We know you have access to the golf course, but do you have specific permission to remove the tree at a given time?
Assuming that the tree needs to be taken away after you have felled it, what equipment/vehicles do you have or need? They might also come in handy for
the actual felling, as well. Again, this part depends on the tree's size and weight.
What kind of tools (rigging, chainsaws, etc) do you have? Do you know how to use them safely and effectively?
These are just questions to help us understand the situation, and give appropriate advice. Nothing personal, at all.
Now, for my own preliminary advice. I've never cut down a tree thicker than 7-10 cm diameter, and the only high explosive I've set off were "pop-it"

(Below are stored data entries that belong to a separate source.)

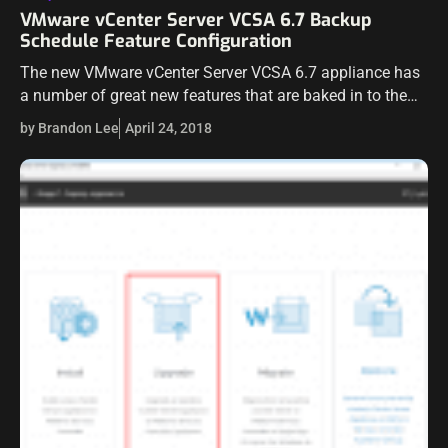
VMware vCenter Server VCSA 6.7 Backup
Schedule Feature Configuration
The new VMware vCenter Server VCSA 6.7 appliance has
a number of great new features that are baked in to the
newly designed VAMI interface running on port 5480.
by Brandon Lee
April 24, 2018
One…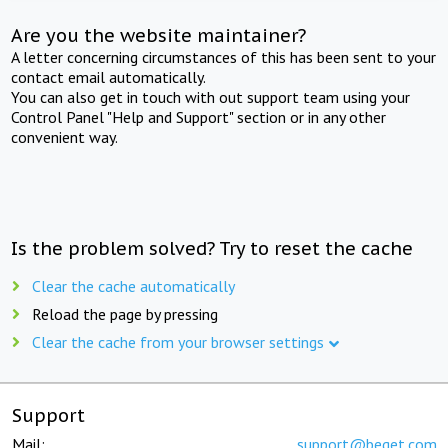
Are you the website maintainer?
A letter concerning circumstances of this has been sent to your
contact email automatically.
You can also get in touch with out support team using your
Control Panel "Help and Support" section or in any other
convenient way.
Is the problem solved? Try to reset the cache
Clear the cache automatically
Reload the page by pressing
Clear the cache from your browser settings
Support
Mail:
support@beget.com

fireworks, so I don't really know WTF I'm talking about, and you probably shouldn't take my advice to seriously.
I think the ideas of cutting the tree while directing its fall with ropes are sound, although it's hard to tell since I'm inexperienced in this and
don't know all the details of your situation.
Always be aware of where the tree could fall, where pieces could shift once it falls, etc.
Try not to cut in places where the cut will squeeze shut and pinch your sawblade. This will make it hard to cut, and might also break the saw or even
injure you.
I know that practical applications of explosives are not really supposed to be discussed here, but I will give some thoughts on what I've read and
watched. I tend to agree with everyone else-I don't think you should blow it up.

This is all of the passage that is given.